Less importantly, the last paragraph says that the probability that two samples are orthogonal is "very high". Being precisely orthogonal is technically a probability zero event. There author means "very close to orthogonal."

There was a good discussion about this problem in the context of Monte Carlo simulations in (1).

(1) https://arxiv.org/abs/1701.02434




On that point my teeth were grinding because it assumes an identity covariance matrix. Ie the bubble needn't even be spherical.

The second is that the squared norm has a chisq distribution. There's no point simulating it. You can just plot the pdf, and have all kinds of facts about its mean, var, entropy etc. Also, iirc Shannon had something to say about this.

However, I do think these facts are worth a reminder.


I don't (on the first point). Everyone with the background to understand the problem under discussion and appreciate the explanation already understands that Gaussians are parametrized. I challenge you to find a counterexample.
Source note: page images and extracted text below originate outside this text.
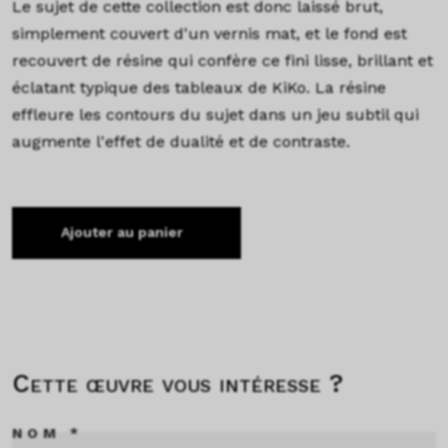
Le sujet de cette collection est donc laissé brut,
simplement couvert d'un vernis mat, et le fond est
recouvert de résine qui confère ce fini lisse, brillant et
éclatant typique des tableaux de KiKo. La résine
effleure les contours du sujet dans un jeu subtil qui
augmente l'effet de dualité et de contraste.
Ajouter au panier
Cette œuvre vous intéresse ?
NOM *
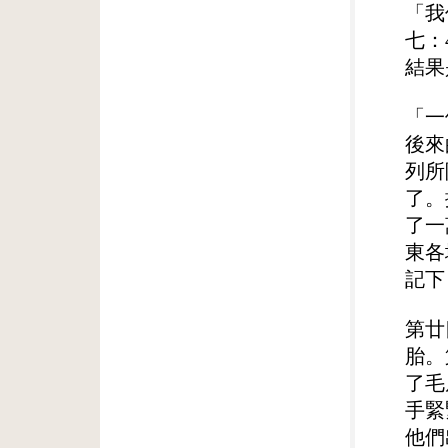
「我
七：
結果
「一
後來
列所
了。
了一
東各
記下
第廿
胎。
了毛
手緊
他們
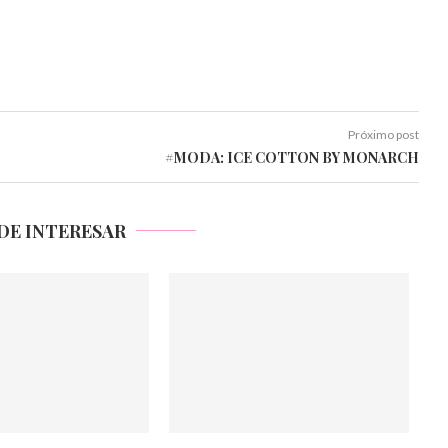
Próximo post
#MODA: ICE COTTON BY MONARCH
DE INTERESAR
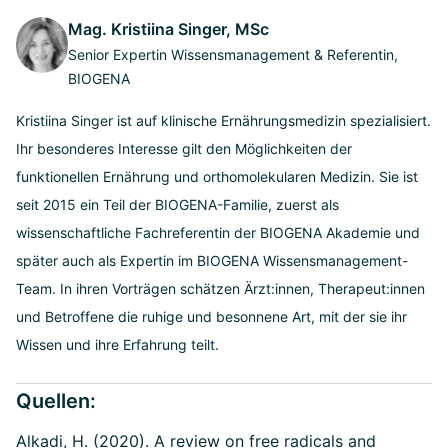
Mag. Kristiina Singer, MSc
Senior Expertin Wissensmanagement & Referentin,
BIOGENA
Kristiina Singer ist auf klinische Ernährungsmedizin spezialisiert.
Ihr besonderes Interesse gilt den Möglichkeiten der
funktionellen Ernährung und orthomolekularen Medizin. Sie ist
seit 2015 ein Teil der BIOGENA-Familie, zuerst als
wissenschaftliche Fachreferentin der BIOGENA Akademie und
später auch als Expertin im BIOGENA Wissensmanagement-
Team. In ihren Vorträgen schätzen Ärzt:innen, Therapeut:innen
und Betroffene die ruhige und besonnene Art, mit der sie ihr
Wissen und ihre Erfahrung teilt.
Quellen:
Alkadi, H. (2020). A review on free radicals and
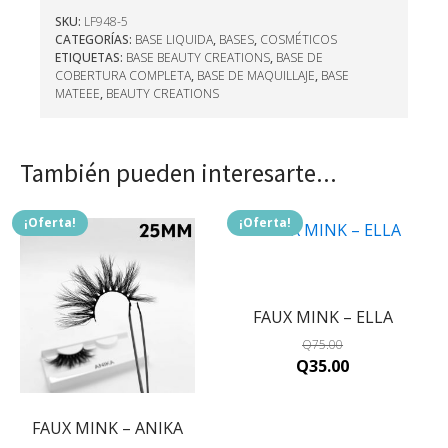
SKU:
LF948-5
CATEGORÍAS:
BASE LIQUIDA
,
BASES
,
COSMÉTICOS
ETIQUETAS:
BASE BEAUTY CREATIONS
,
BASE DE
COBERTURA COMPLETA
,
BASE DE MAQUILLAJE
,
BASE
MATEEE
,
BEAUTY CREATIONS
También pueden interesarte...
¡Oferta!
¡Oferta!
FAUX MINK – ELLA
Q
75.00
Original
Current
Q
35.00
price
price
was:
is:
FAUX MINK – ANIKA
Q75.00.
Q35.00.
The specifics of non-isotropic parametrizations are even less relevant to the discussion than scalar parametrization.

On the second point, I agree that the approximation deserves a mention.


> There was a good discussion about this problem in the context of Monte Carlo simulations in (1).

There was some discussion here about that paper a few months ago:

https://news.ycombinator.com/item?id=13750621


In fact that's where I found it from!